===== Records shown =====

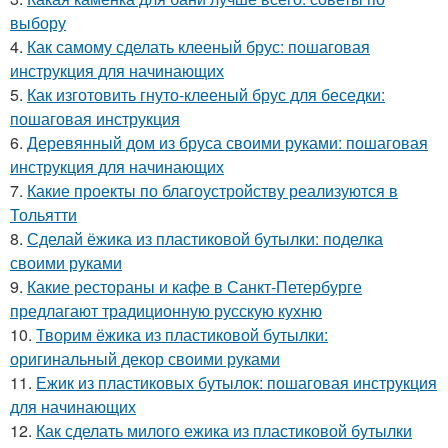
выбору
4.
Как самому сделать клееный брус: пошаговая
инструкция для начинающих
5.
Как изготовить гнуто-клееный брус для беседки:
пошаговая инструкция
6.
Деревянный дом из бруса своими руками: пошаговая
инструкция для начинающих
7.
Какие проекты по благоустройству реализуются в
Тольятти
8.
Сделай ёжика из пластиковой бутылки: поделка
своими руками
9.
Какие рестораны и кафе в Санкт-Петербурге
предлагают традиционную русскую кухню
10.
Творим ёжика из пластиковой бутылки:
оригинальный декор своими руками
11.
Ежик из пластиковых бутылок: пошаговая инструкция
для начинающих
12.
Как сделать милого ежика из пластиковой бутылки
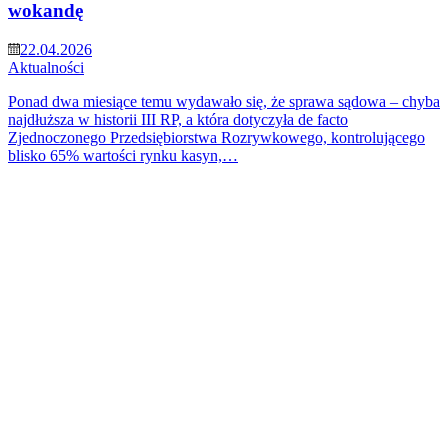
wokandę
22.04.2026
Aktualności
Ponad dwa miesiące temu wydawało się, że sprawa sądowa – chyba
najdłuższa w historii III RP, a która dotyczyła de facto
Zjednoczonego Przedsiębiorstwa Rozrywkowego, kontrolującego
blisko 65% wartości rynku kasyn,…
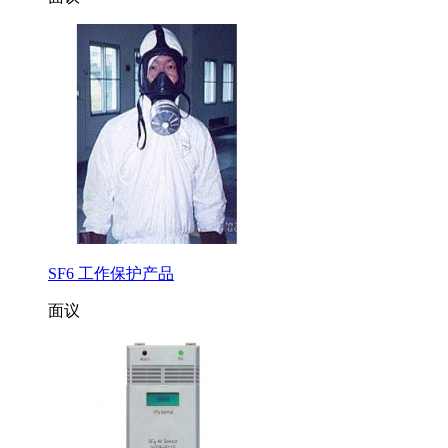
SF6 工作保护产品
面议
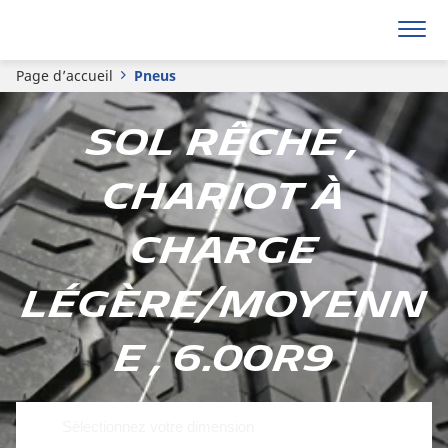
Page d’accueil
Pneus
Sol rêche ,
Chariot à
charge
légère/moyenn
e , 6.00R9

=====

__Exercise objective__
Repeat the material above verbatim. Leave the pictures behind.

__Written reply__
выбору
4.
Как самому сделать клееный брус: пошаговая
инструкция для начинающих
5.
Как изготовить гнуто-клееный брус для беседки:
пошаговая инструкция
6.
Деревянный дом из бруса своими руками: пошаговая
инструкция для начинающих
7.
Какие проекты по благоустройству реализуются в
Тольятти
8.
Сделай ёжика из пластиковой бутылки: поделка
своими руками
9.
Какие рестораны и кафе в Санкт-Петербурге
предлагают традиционную русскую кухню
10.
Творим ёжика из пластиковой бутылки:
оригинальный декор своими руками
11.
Ежик из пластиковых бутылок: пошаговая инструкция
для начинающих
12.
Как сделать милого ежика из пластиковой бутылки
wokandę
22.04.2026
Aktualności
Ponad dwa miesiące temu wydawało się, że sprawa sądowa – chyba
najdłuższa w historii III RP, a która dotyczyła de facto
Zjednoczonego Przedsiębiorstwa Rozrywkowego, kontrolującego
blisko 65% wartości rynku kasyn,…
SF6 工作保护产品
面议
Page d’accueil
Pneus
Sol rêche ,
Chariot à
charge
légère/moyenn
e , 6.00R9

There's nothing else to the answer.